Federal Judge Sentences Cryptocurrency Scammer to 86 Months in Prison

A scammer who grossly misrepresented the price of the ATMCoin token has been hit by a federal judge with an 86-month prison sentence

A scammer has been sentenced to 86 months in prison for running a cryptocurrency-related scheme, the United States Department of Justice (DoJ) reports on July 1

In addition to the 86-month prison sentence, United States District Judge Sandra J. Feuerstein ordered 44-year old New Jersey resident Blake Kantor to pay a total restitution of $806,405 distributed to the victims who invested in his scam, as well as forfeiture of $1.5 million, and forfeiture of $153,000 of stolen proceeds.
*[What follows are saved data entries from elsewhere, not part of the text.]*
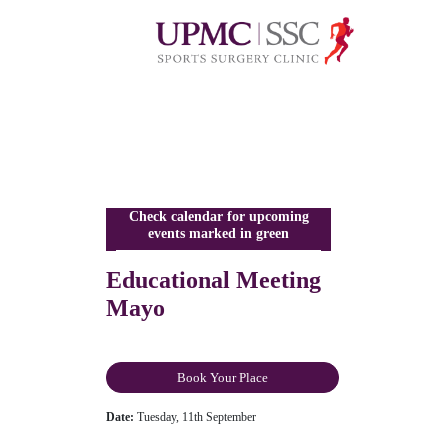
Check calendar for upcoming
events marked in green
Educational Meeting
Mayo
Book Your Place
Date:
Tuesday, 11th September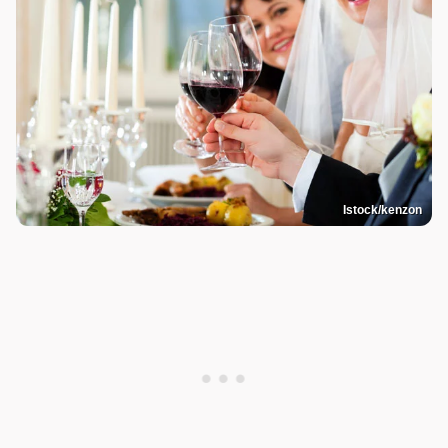
Istock/kenzon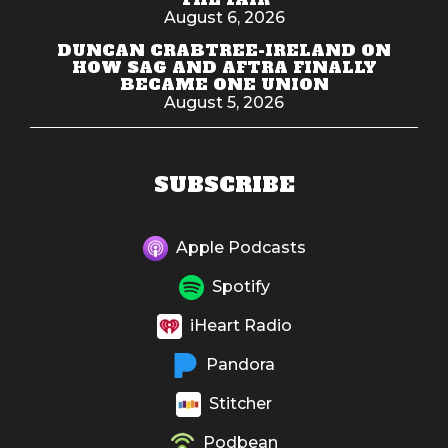
August 6, 2026
DUNCAN CRABTREE-IRELAND ON
HOW SAG AND AFTRA FINALLY
BECAME ONE UNION
August 5, 2026
SUBSCRIBE
Apple Podcasts
Spotify
iHeart Radio
Pandora
Stitcher
Podbean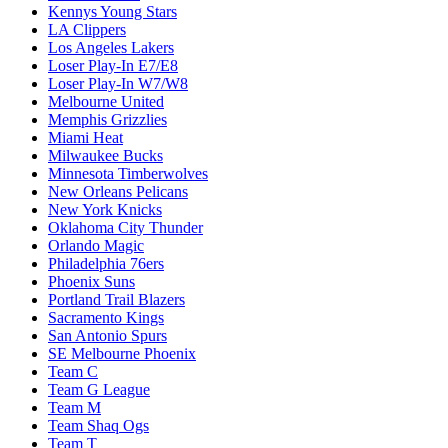
Kennys Young Stars
LA Clippers
Los Angeles Lakers
Loser Play-In E7/E8
Loser Play-In W7/W8
Melbourne United
Memphis Grizzlies
Miami Heat
Milwaukee Bucks
Minnesota Timberwolves
New Orleans Pelicans
New York Knicks
Oklahoma City Thunder
Orlando Magic
Philadelphia 76ers
Phoenix Suns
Portland Trail Blazers
Sacramento Kings
San Antonio Spurs
SE Melbourne Phoenix
Team C
Team G League
Team M
Team Shaq Ogs
Team T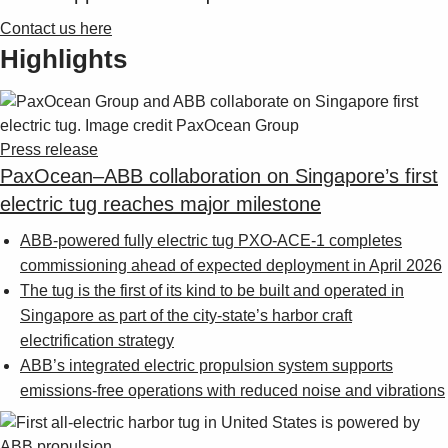
Contact us here
Highlights
Press release
PaxOcean–ABB collaboration on Singapore’s first
electric tug reaches major milestone
ABB-powered fully electric tug PXO-ACE-1 completes
commissioning ahead of expected deployment in April 2026
The tug is the first of its kind to be built and operated in
Singapore as part of the city-state’s harbor craft
electrification strategy
ABB’s integrated electric propulsion system supports
emissions-free operations with reduced noise and vibrations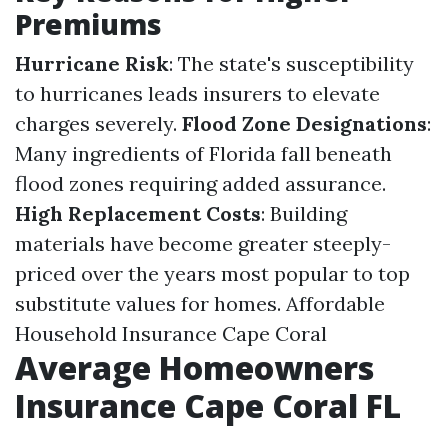
Premiums
Hurricane Risk
: The state's susceptibility
to hurricanes leads insurers to elevate
charges severely.
Flood Zone Designations
:
Many ingredients of Florida fall beneath
flood zones requiring added assurance.
High Replacement Costs
: Building
materials have become greater steeply-
priced over the years most popular to top
substitute values for homes.
Affordable
Household Insurance Cape Coral
Average Homeowners
Insurance Cape Coral FL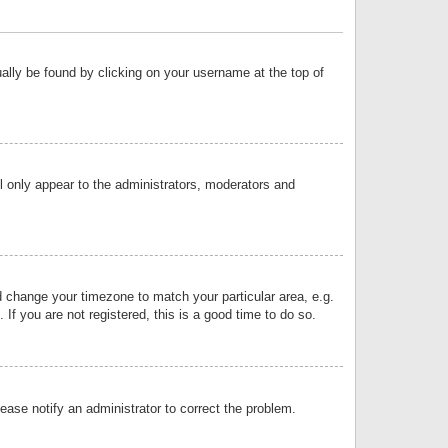
sually be found by clicking on your username at the top of
ll only appear to the administrators, moderators and
and change your timezone to match your particular area, e.g.
f you are not registered, this is a good time to do so.
lease notify an administrator to correct the problem.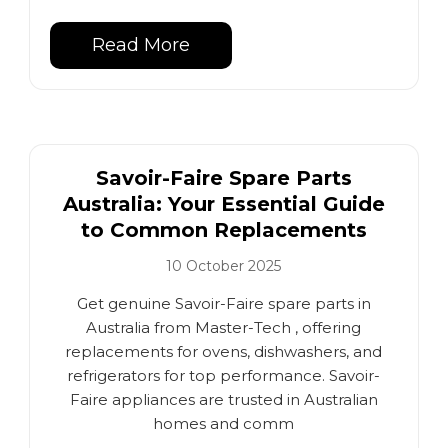
Read More
Savoir-Faire Spare Parts
Australia: Your Essential Guide
to Common Replacements
10 October 2025
Get genuine Savoir-Faire spare parts in
Australia from Master-Tech , offering
replacements for ovens, dishwashers, and
refrigerators for top performance. Savoir-
Faire appliances are trusted in Australian
homes and comm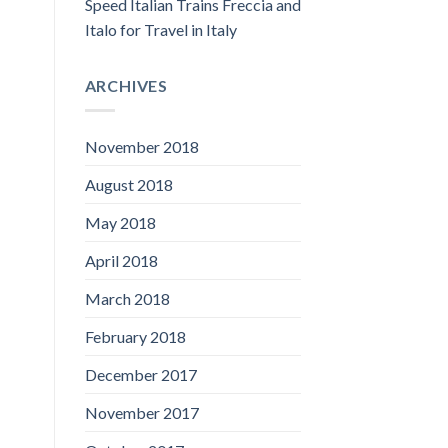
Speed Italian Trains Freccia and
Italo for Travel in Italy
ARCHIVES
November 2018
August 2018
May 2018
April 2018
March 2018
February 2018
December 2017
November 2017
The scam itself was run through the company Blue Bit Banc (BBB) which offered binary options — an all or nothing form of investment — based on the prices of securities, currencies and other investment values at payout time. However, Kantor used a computer program to fake the price data in order to skew the payout scheme in his company’s favor.

The other primary aspect of the scam is that Kantor convinced his investors to buy the cryptocurrency ATM Coin with their BBB investments. Kantor reportedly told investors that ATM Coin was worth $600,000, when in fact it had no value.

According to CoinMarketCap, there is a cryptocurrency called ATMCoin (ATMC) whose last known price was $2.26. At press time, attempting to follow the URL provided for the cryptocurrency’s website results in the following warning message on Chrome:

“Your connection is not private. Attackers might be trying to steal your information from (for example, passwords, messages, or credit cards). Learn more.”

As previously reported by Cointelegraph, the U.S. DoJ charged a hacker group called “The Community” with a variety of charges, including conspiracy to commit wire fraud, wire fraud, and aggravated identity theft.

The accused group allegedly was involved in “SIM swapping,” i.e. swapping the phone numbers indexed to SIM cards in order to steal information via two-factor authentication. The group then is alleged to have used the ill-gotten control of these phone numbers to steal around $2.5 million via cryptocurrency exchanges and crypto wallets.